The mechanism that incorporates water into the terrestrial planets is a matter of extensive debate for planetary scientists. Now, observations of the giant asteroid Vesta by NASA's Dawn mission suggest that hydrated materials were delivered to it mainly through a buildup of small particles during an epoch when the solar system was rich in dust.

This is a radically different process from the way hydrated materials have been deposited on the moon and may have implications for the formation of terrestrial planets, including the delivery of the water that formed Earth's ocean. Maria Cristina De Sanctis and the Dawn team present the scenarios today at the European Planetary Science Congress in Madrid, Spain.

"Vesta's surface shows distinct areas enriched with hydrated materials," said De Sanctis, of the Italian National Institute for Astrophysics in Rome.

"These regions are not dependent on solar illumination or temperature, as we find in the case of the moon. The uneven distribution is unexpected and indicates ancient processes that differ from those believed to be responsible for delivering water to other airless bodies, like the moon."
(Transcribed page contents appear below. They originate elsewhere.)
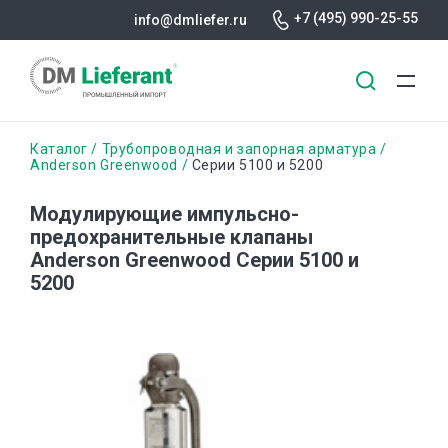
+7 (495) 990-25-55
info@dmliefer.ru
Перейти
Строка
Каталог
Трубопроводная и запорная арматура
к
Anderson Greenwood
Серии 5100 и 5200
основному
навигации
содержанию
Модулирующие импульсно-
предохранительные клапаны
Anderson Greenwood Серии 5100 и
5200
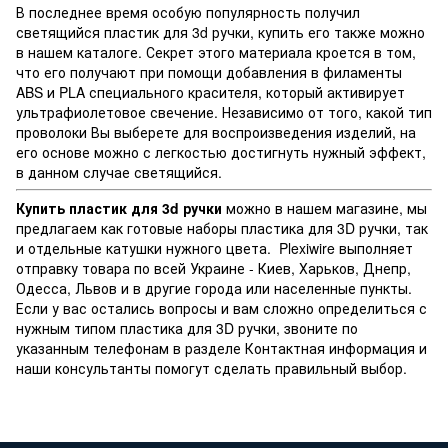
В последнее время особую популярность получил
светящийся пластик для 3d ручки, купить его также можно
в нашем каталоге. Секрет этого материала кроется в том,
что его получают при помощи добавления в филаменты
ABS и PLA специального красителя, который активирует
ультрафиолетовое свечение. Независимо от того, какой тип
проволоки Вы выберете для воспроизведения изделий, на
его основе можно с легкостью достигнуть нужный эффект,
в данном случае светящийся.
Купить пластик для 3d ручки
можно в нашем магазине, мы
предлагаем как готовые наборы пластика для 3D ручки, так
и отдельные катушки нужного цвета. Plexiwire выполняет
отправку товара по всей Украине - Киев, Харьков, Днепр,
Одесса, Львов и в другие города или населенные пункты.
Если у вас остались вопросы и вам сложно определиться с
нужным типом пластика для 3D ручки, звоните по
указанным телефонам в разделе Контактная информация и
наши консультанты помогут сделать правильный выбор.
A team led by De Sanctis studied data from Dawn's visible and infrared mapping spectrometer, which complement recently reported data on hydrogen distribution from Dawn's gamma ray and neutron detector.

Their analysis showed large regional concentrations of hydroxyl - a hydrogen and an oxygen atom bound together - clearly associated with geological features, including ancient, highly-cratered terrains and a crater named Oppia.

Hydroxyl on the surface of the moon is thought to be created continuously by the interaction of protons from the solar wind with the top 10 feet (few meters) of the lunar surface, or regolith. Highest concentrations are found in areas near the lunar poles and in permanently shadowed craters where it is very cold.

By contrast, the distribution of hydroxyl on Vesta is not dependent on significant shadowing or unusual cold temperatures. It is also stable over time, so its origin does not appear to be due to short-term processes.

The hydroxyl-rich regions on Vesta broadly correspond to its oldest surfaces. Around relatively large and young impact craters, hydroxyl detections are weak or absent, suggesting that the delivery of the substance is not an ongoing process.

The evidence from Dawn's visible and infrared mapping spectrometer suggests that much of Vesta's hydroxyl was delivered by small particles of primitive material, less than a few centimeters in diameter, over a time-limited period.

This period may have occurred during the primordial solar system, around the time water is believed to have accumulated on Earth, or during the Late Heavy Bombardment, when collisions with space rocks would have produced a significant amount of dust.

However, this is not the whole story of hydrated materials on Vesta. The Oppia Crater is hydroxyl-rich, but not covered with the primitive dark material. This suggests there is more than one mechanism at work for depositing hydroxyl on Vesta's surface.

"The origin of Vesta's hydroxyl is certainly complex and possibly not unique: there could be various sources, like formation of hydroxyl actually on Vesta, in addition to the primordial impactors," said De Sanctis.

"Vesta is providing new insights into the delivery of hydrous materials in the main asteroid belt, and may offer new scenarios on the delivery of hydrous minerals in the inner solar system, suggesting processes that may have played a role in the formation of terrestrial planets."